Évidemment, l’idée qu’il suffirait, pour toute thématique d’enseignement scientifique, « de partir de l’expérience pour faire émerger chez les élèves les connaissances à enseigner, comme si les données d’observation (…) étaient porteuses d’information pouvant être interprétées sans la médiation de connaissances préalables et de manière univoque » (Bächtold, 2012, p. 12) semble naïve, et difficilement applicable en pratique. En fait, pour que cette approche fonctionne, il faut que l’expérience soit mise en scène, c’est-à-dire que les aspects pertinents pour le futur modèle à enseigner soient artificiellement valorisés tandis que les autres soient camouflés : c’est ce que Johsua (1989) nomme de façon critique la « monstration ». Mais, même à l’aide de ce subterfuge, Johsua démontre l’écart insurmontable qui existe entre l’expérience dont la portée reste limitée et la théorie dont on voudrait que l’expérience soit la conséquence directe :

« l’idéologie inductiviste exclut tout élément de rupture (…) entre le donné phénoménologique et les conséquences de l’analyse scientifique de ce donné. Quand cette conséquence est de type « loi descriptive » (obtenue par « des mesures », par exemple), la fiction de cette continuité est déjà difficile à défendre, mais cela tend à l’impossible quand il faut atteindre à des théories » (Johsua, 1989, p.49).
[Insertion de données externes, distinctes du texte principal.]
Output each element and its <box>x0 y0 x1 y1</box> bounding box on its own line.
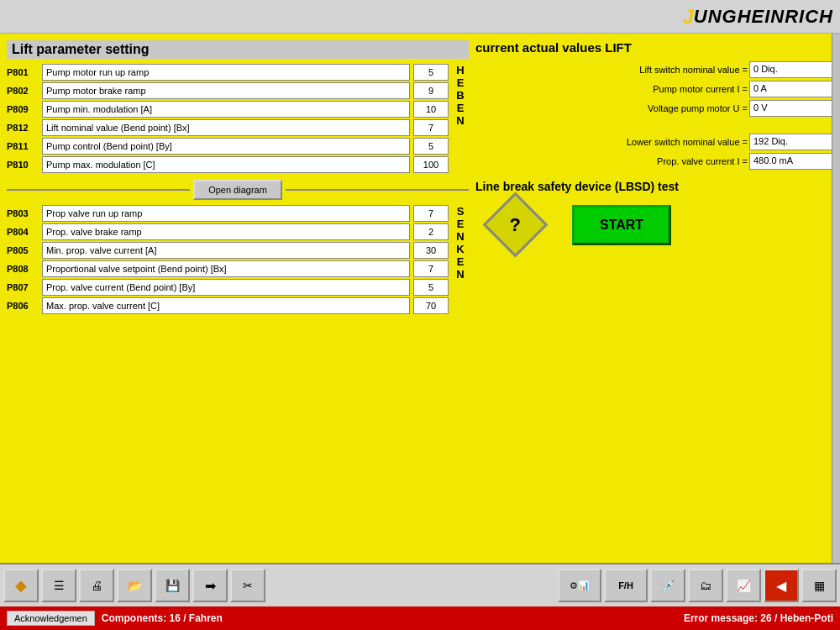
left-panel: Lift parameter setting P801 Pump motor r… <box>7 40 469 556</box>
folder2-icon: 🗂 <box>700 579 711 592</box>
back-icon: ◀ <box>776 578 786 594</box>
param-value-p809[interactable]: 10 <box>413 101 449 118</box>
logo-text: UNGHEINRICH <box>694 6 833 28</box>
param-label-p807[interactable]: Prop. valve current (Bend point) [By] <box>42 279 410 296</box>
param-id-p803: P803 <box>7 208 39 218</box>
param-value-p803[interactable]: 7 <box>413 205 449 222</box>
folder-open-icon: 📂 <box>128 579 142 592</box>
param-id-p810: P810 <box>7 160 39 170</box>
param-label-p812[interactable]: Lift nominal value (Bend point) [Bx] <box>42 119 410 136</box>
list-toolbar-button[interactable]: ☰ <box>41 569 76 602</box>
components-text: Components: 16 / Fahren <box>102 612 223 624</box>
list-icon: ☰ <box>54 579 65 592</box>
edit-toolbar-button[interactable]: ✂ <box>230 569 265 602</box>
actual-value-prop-valve: 480.0 mA <box>749 153 833 170</box>
settings-toolbar-button[interactable]: ⚙📊 <box>558 569 601 602</box>
back-toolbar-button[interactable]: ◀ <box>764 569 799 602</box>
chart-icon: 📈 <box>737 579 751 592</box>
next-toolbar-button[interactable]: ▦ <box>801 569 837 602</box>
folder2-toolbar-button[interactable]: 🗂 <box>688 569 723 602</box>
actual-row-voltage: Voltage pump motor U = 0 V <box>475 100 833 117</box>
param-value-p806[interactable]: 70 <box>413 297 449 314</box>
lower-params-list: P803 Prop valve run up ramp 7 P804 Prop.… <box>7 205 449 316</box>
param-value-p805[interactable]: 30 <box>413 242 449 259</box>
toolbar-right-group: ⚙📊 F/H 💉 🗂 📈 ◀ ▦ <box>558 569 837 602</box>
inject-toolbar-button[interactable]: 💉 <box>650 569 685 602</box>
param-label-p811[interactable]: Pump control (Bend point) [By] <box>42 138 410 155</box>
diagram-line-left <box>7 189 190 191</box>
chart-toolbar-button[interactable]: 📈 <box>726 569 761 602</box>
param-label-p808[interactable]: Proportional valve setpoint (Bend point)… <box>42 260 410 277</box>
fh-icon: F/H <box>618 580 633 591</box>
lbsd-section: Line break safety device (LBSD) test ? S… <box>475 180 833 248</box>
folder-toolbar-button[interactable]: 📂 <box>117 569 152 602</box>
param-row: P807 Prop. valve current (Bend point) [B… <box>7 279 449 296</box>
actual-label-lift-switch: Lift switch nominal value = <box>475 65 749 75</box>
param-label-p810[interactable]: Pump max. modulation [C] <box>42 156 410 173</box>
param-id-p808: P808 <box>7 264 39 274</box>
next-icon: ▦ <box>814 579 825 592</box>
param-row: P810 Pump max. modulation [C] 100 <box>7 156 449 173</box>
scrollbar[interactable] <box>832 34 840 563</box>
param-value-p807[interactable]: 5 <box>413 279 449 296</box>
help-toolbar-button[interactable]: ◆ <box>3 569 39 602</box>
bottom-toolbar: ◆ ☰ 🖨 📂 💾 ➡ ✂ ⚙📊 F/H <box>0 563 840 630</box>
fh-toolbar-button[interactable]: F/H <box>604 569 648 602</box>
edit-icon: ✂ <box>243 579 253 592</box>
param-label-p802[interactable]: Pump motor brake ramp <box>42 82 410 99</box>
param-value-p808[interactable]: 7 <box>413 260 449 277</box>
start-button[interactable]: START <box>572 205 671 245</box>
actual-row-prop-valve: Prop. valve current I = 480.0 mA <box>475 153 833 170</box>
param-id-p812: P812 <box>7 123 39 133</box>
param-id-p805: P805 <box>7 245 39 255</box>
param-label-p806[interactable]: Max. prop. valve current [C] <box>42 297 410 314</box>
param-label-p801[interactable]: Pump motor run up ramp <box>42 64 410 81</box>
logo-j: J <box>682 5 693 29</box>
param-row: P802 Pump motor brake ramp 9 <box>7 82 449 99</box>
save-toolbar-button[interactable]: 💾 <box>155 569 190 602</box>
section-title: Lift parameter setting <box>7 40 469 59</box>
param-label-p804[interactable]: Prop. valve brake ramp <box>42 223 410 240</box>
lower-actual-values: Lower switch nominal value = 192 Diq. Pr… <box>475 134 833 170</box>
actual-row-pump-current: Pump motor current I = 0 A <box>475 81 833 97</box>
param-row: P809 Pump min. modulation [A] 10 <box>7 101 449 118</box>
error-text: Error message: 26 / Heben-Poti <box>684 612 833 624</box>
param-value-p801[interactable]: 5 <box>413 64 449 81</box>
forward-toolbar-button[interactable]: ➡ <box>192 569 228 602</box>
gear-icon: ⚙📊 <box>570 580 590 591</box>
actual-row-lift-switch: Lift switch nominal value = 0 Diq. <box>475 61 833 78</box>
actual-value-voltage: 0 V <box>749 100 833 117</box>
param-value-p810[interactable]: 100 <box>413 156 449 173</box>
param-row: P806 Max. prop. valve current [C] 70 <box>7 297 449 314</box>
param-value-p802[interactable]: 9 <box>413 82 449 99</box>
logo: J UNGHEINRICH <box>682 3 833 30</box>
diagram-row: Open diagram <box>7 180 469 200</box>
diagram-line-right <box>286 189 469 191</box>
print-toolbar-button[interactable]: 🖨 <box>79 569 114 602</box>
upper-param-group: P801 Pump motor run up ramp 5 P802 Pump … <box>7 64 469 175</box>
param-id-p809: P809 <box>7 104 39 114</box>
actual-row-lower-switch: Lower switch nominal value = 192 Diq. <box>475 134 833 150</box>
open-diagram-button[interactable]: Open diagram <box>193 180 282 200</box>
lower-param-group: P803 Prop valve run up ramp 7 P804 Prop.… <box>7 205 469 316</box>
param-label-p809[interactable]: Pump min. modulation [A] <box>42 101 410 118</box>
actual-value-lower-switch: 192 Diq. <box>749 134 833 150</box>
param-id-p801: P801 <box>7 67 39 77</box>
acknowledge-button[interactable]: Acknowledgemen <box>7 611 95 626</box>
actual-value-pump-current: 0 A <box>749 81 833 97</box>
param-id-p811: P811 <box>7 141 39 151</box>
param-value-p812[interactable]: 7 <box>413 119 449 136</box>
param-label-p805[interactable]: Min. prop. valve current [A] <box>42 242 410 259</box>
upper-params-list: P801 Pump motor run up ramp 5 P802 Pump … <box>7 64 449 175</box>
main-area: Lift parameter setting P801 Pump motor r… <box>0 34 840 563</box>
param-id-p804: P804 <box>7 227 39 237</box>
param-id-p806: P806 <box>7 301 39 311</box>
param-value-p804[interactable]: 2 <box>413 223 449 240</box>
question-icon: ◆ <box>15 576 27 595</box>
param-value-p811[interactable]: 5 <box>413 138 449 155</box>
actual-value-lift-switch: 0 Diq. <box>749 61 833 78</box>
param-label-p803[interactable]: Prop valve run up ramp <box>42 205 410 222</box>
actual-label-prop-valve: Prop. valve current I = <box>475 156 749 166</box>
actual-label-pump-current: Pump motor current I = <box>475 84 749 94</box>
lbsd-question-button[interactable]: ? <box>483 192 549 258</box>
Il donne l’exemple de l’observation de la chute libre dont est censée découler chez les élèves l’idée d’attraction terrestre et de pesanteur : ce passage soi-disant naturel et automatique est hautement contestable. Selon Gohau, cité par Cariou (2011, p. 93) :

« la théorie illumine tant l’expérience de l’arrière que le professeur voit le rapport de l’un à l’autre comme éclatant. Il oublie que l’élève voit l’expérience par sa face "obscure". L’expérience ne conduit directement à la théorie que celui…qui connaît la théorie »

Au final :

« la prédominance de l’inductivisme (…) conduit à une pratique d’enseignement forcément typée, où tout est bâti de manière à contourner, gommer ou nier les relations forcément complexes entre l’expérience et la modélisation. Et cela, à son tour, conduit, paradoxalement, à un très net appauvrissement de la fonction et du contenu du rapport à l’expérimental en situation scolaire » (Johsua, 1989, p. 29).

Gohau, cité par Cariou (2011, p. 85), conclut encore plus sévèrement que « les techniques inductives ont abouti à des absurdités en croyant qu’il suffisait de retourner la méthode traditionnelle déductive pour fonder une pédagogie active de découverte ».